Problem to solve: Your job is to set down the stretch of entries that opens with the line containing "labore. Wondering ipsum dolor sit amet? We" and closes with the line containing "Lorem ipsum amet dolor glavrida". Keep both end lines, copy each exactly, and add nothing.

Source information:
*-*-*

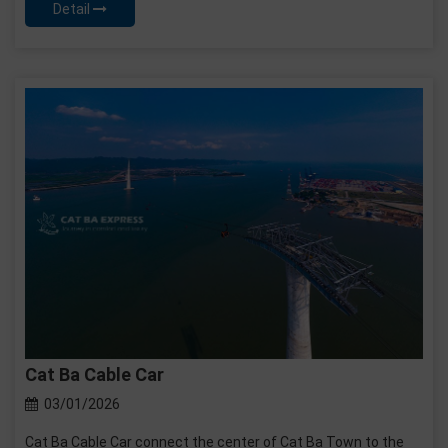
Detail
Cat Ba Cable Car
03/01/2026
Cat Ba Cable Car connect the center of Cat Ba Town to the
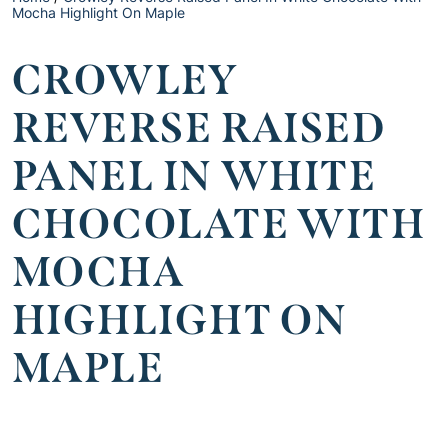
Mocha Highlight On Maple
CROWLEY
REVERSE RAISED
PANEL IN WHITE
CHOCOLATE WITH
MOCHA
HIGHLIGHT ON
MAPLE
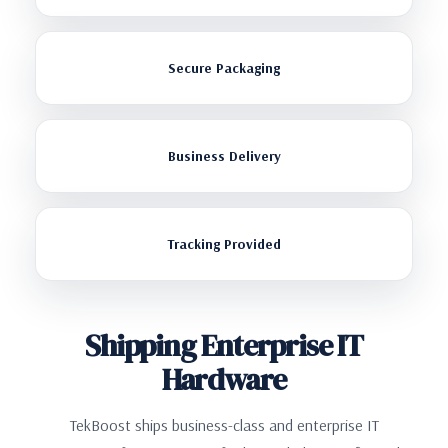
Secure Packaging
Business Delivery
Tracking Provided
Shipping Enterprise IT
Hardware
TekBoost ships business-class and enterprise IT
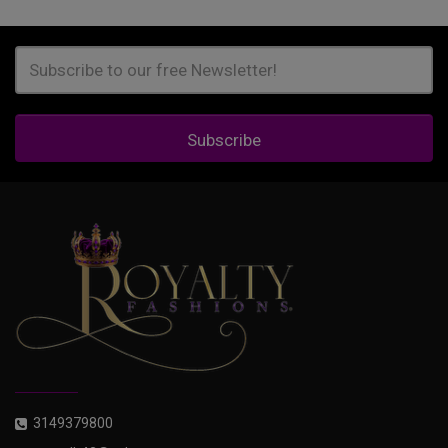
Subscribe
3149379800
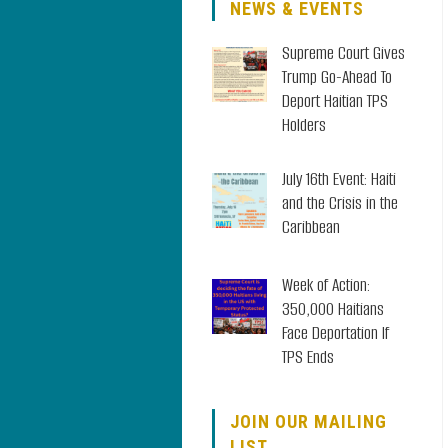
NEWS & EVENTS
Supreme Court Gives
Trump Go-Ahead To
Deport Haitian TPS
Holders
July 16th Event: Haiti
and the Crisis in the
Caribbean
Week of Action:
350,000 Haitians
Face Deportation If
TPS Ends
JOIN OUR MAILING
LIST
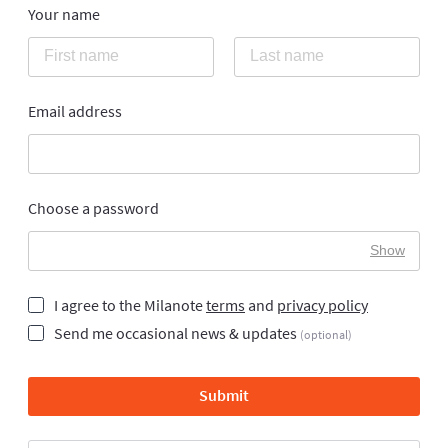
Your name
Email address
Choose a password
Show
I agree to the Milanote
terms
and
privacy policy
Send me occasional news & updates
(optional)
Submit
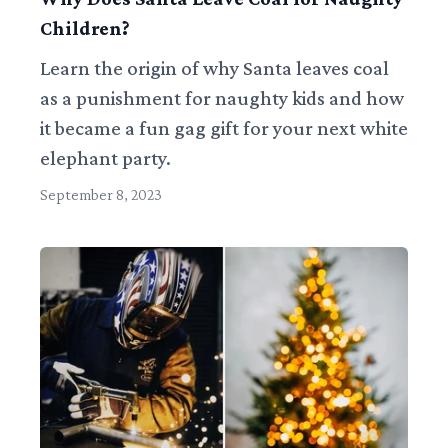
Children?
Learn the origin of why Santa leaves coal
as a punishment for naughty kids and how
it became a fun gag gift for your next white
elephant party.
September 8, 2023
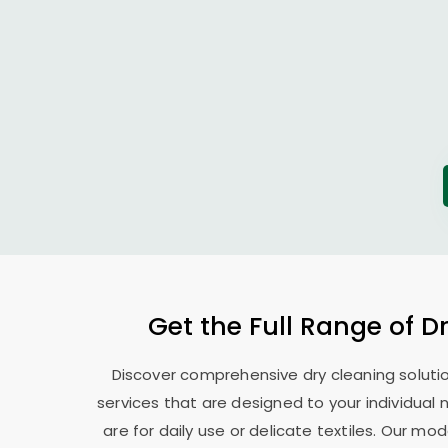
Get the Full Range of D
Discover comprehensive dry cleaning solutio
services that are designed to your individual
are for daily use or delicate textiles. Our 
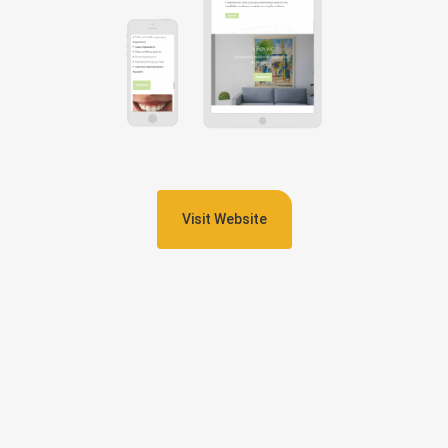
Visit Website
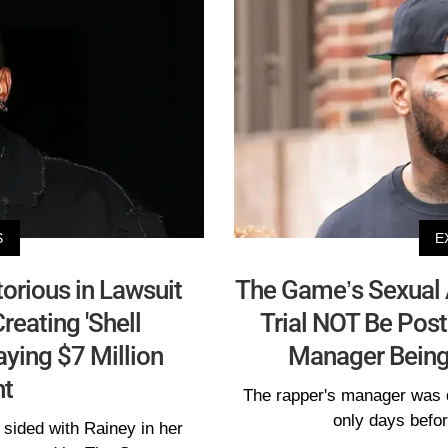
S
E
orious in Lawsuit
The Game’s Sexual
reating 'Shell
Trial NOT Be Pos
ying $7 Million
Manager Being
t
The rapper's manager was 
only days before
sided with Rainey in her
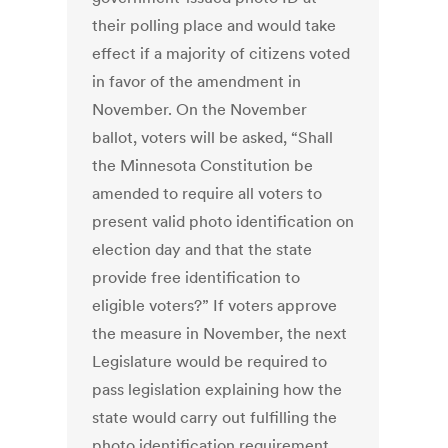
their polling place and would take
effect if a majority of citizens voted
in favor of the amendment in
November. On the November
ballot, voters will be asked, “Shall
the Minnesota Constitution be
amended to require all voters to
present valid photo identification on
election day and that the state
provide free identification to
eligible voters?” If voters approve
the measure in November, the next
Legislature would be required to
pass legislation explaining how the
state would carry out fulfilling the
photo identification requirement.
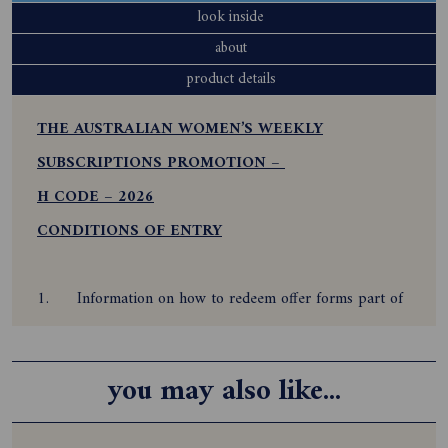
look inside
about
product details
THE AUSTRALIAN WOMEN’S WEEKLY
SUBSCRIPTIONS PROMOTION –
H CODE – 2026
CONDITIONS OF ENTRY
1.
Information on how to redeem offer forms part of
these conditions of entry. By participating and redeeming
this offer, the subscriber agrees to be bound by these
you may also like...
Terms and Conditions.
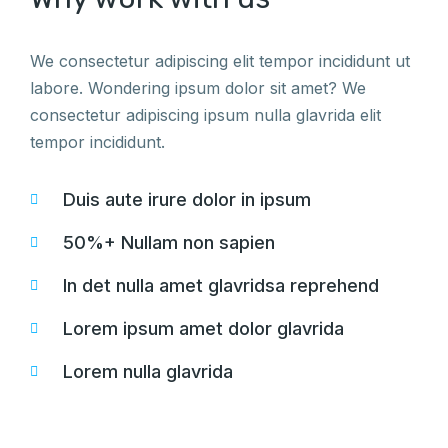
We consectetur adipiscing elit tempor incididunt ut
labore. Wondering ipsum dolor sit amet? We
consectetur adipiscing ipsum nulla glavrida elit
tempor incididunt.
Duis aute irure dolor in ipsum
50%+ Nullam non sapien
In det nulla amet glavridsa reprehend
Lorem ipsum amet dolor glavrida
Lorem nulla glavrida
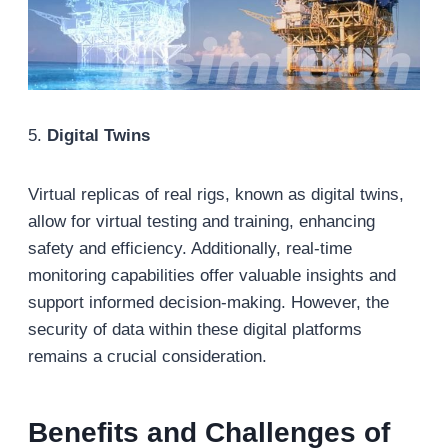
5.
Digital Twins
Virtual replicas of real rigs, known as digital twins,
allow for virtual testing and training, enhancing
safety and efficiency. Additionally, real-time
monitoring capabilities offer valuable insights and
support informed decision-making. However, the
security of data within these digital platforms
remains a crucial consideration.
Benefits and Challenges
of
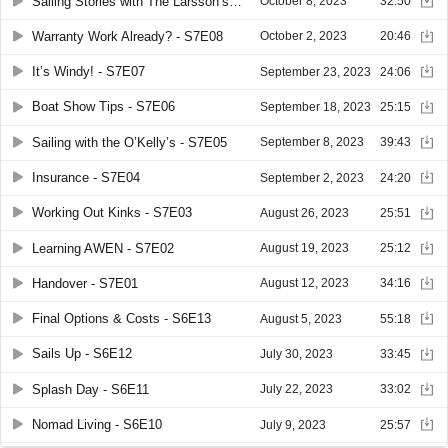
Sailing Stories with The Larsson’s - S7E10
October 8, 2023
32:50
Warranty Work Already? - S7E08
October 2, 2023
20:46
It’s Windy! - S7E07
September 23, 2023
24:06
Boat Show Tips - S7E06
September 18, 2023
25:15
Sailing with the O’Kelly’s - S7E05
September 8, 2023
39:43
Insurance - S7E04
September 2, 2023
24:20
Working Out Kinks - S7E03
August 26, 2023
25:51
Learning AWEN - S7E02
August 19, 2023
25:12
Handover - S7E01
August 12, 2023
34:16
Final Options & Costs - S6E13
August 5, 2023
55:18
Sails Up - S6E12
July 30, 2023
33:45
Splash Day - S6E11
July 22, 2023
33:02
Nomad Living - S6E10
July 9, 2023
25:57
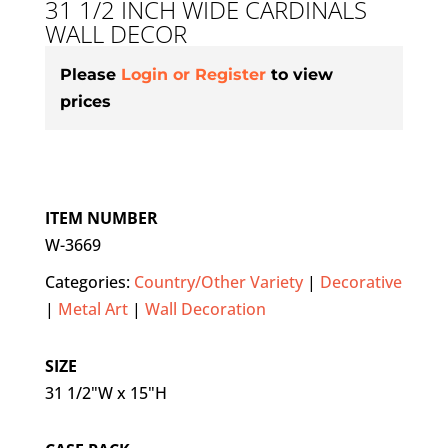
31 1/2 INCH WIDE CARDINALS
WALL DECOR
Please
Login or Register
to view
prices
ITEM NUMBER
W-3669
Categories:
Country/Other Variety
|
Decorative
|
Metal Art
|
Wall Decoration
SIZE
31 1/2"W x 15"H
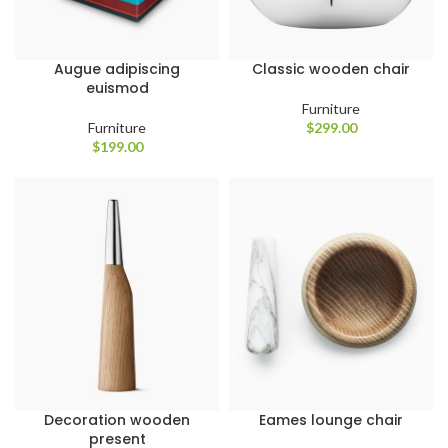
Augue adipiscing
Classic wooden chair
euismod
Furniture
Furniture
$
299.00
$
199.00
Decoration wooden
Eames lounge chair
present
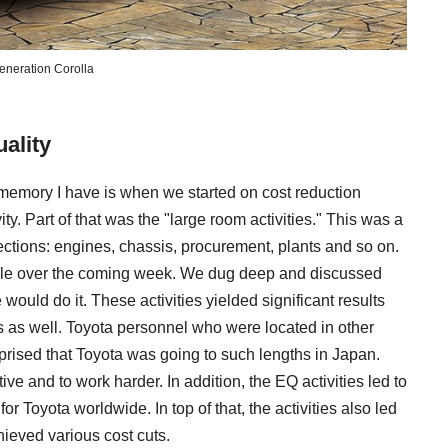
eneration Corolla
ality
d memory I have is when we started on cost reduction
vity. Part of that was the "large room activities." This was a
ctions: engines, chassis, procurement, plants and so on.
kle over the coming week. We dug deep and discussed
uld do it. These activities yielded significant results
 as well. Toyota personnel who were located in other
rprised that Toyota was going to such lengths in Japan.
ive and to work harder. In addition, the EQ activities led to
r Toyota worldwide. In top of that, the activities also led
hieved various cost cuts.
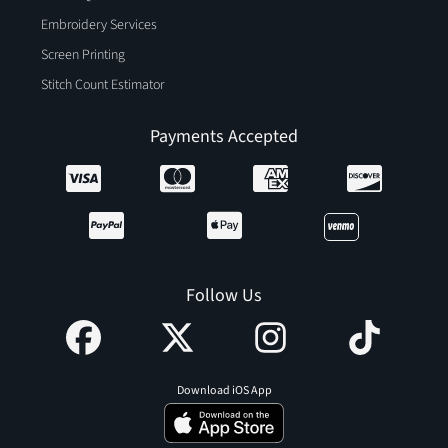
Embroidery Services
Screen Printing
Stitch Count Estimator
Payments Accepted
Follow Us
Download iOS App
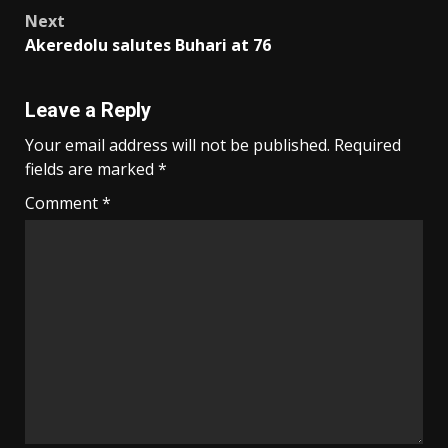
Next
Akeredolu salutes Buhari at 76
Leave a Reply
Your email address will not be published.
Required
fields are marked
*
Comment
*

*-*-*

Response for this exercise:
labore. Wondering ipsum dolor sit amet? We
consectetur adipiscing ipsum nulla glavrida elit
tempor incididunt.
Duis aute irure dolor in ipsum
50%+ Nullam non sapien
In det nulla amet glavridsa reprehend
Lorem ipsum amet dolor glavrida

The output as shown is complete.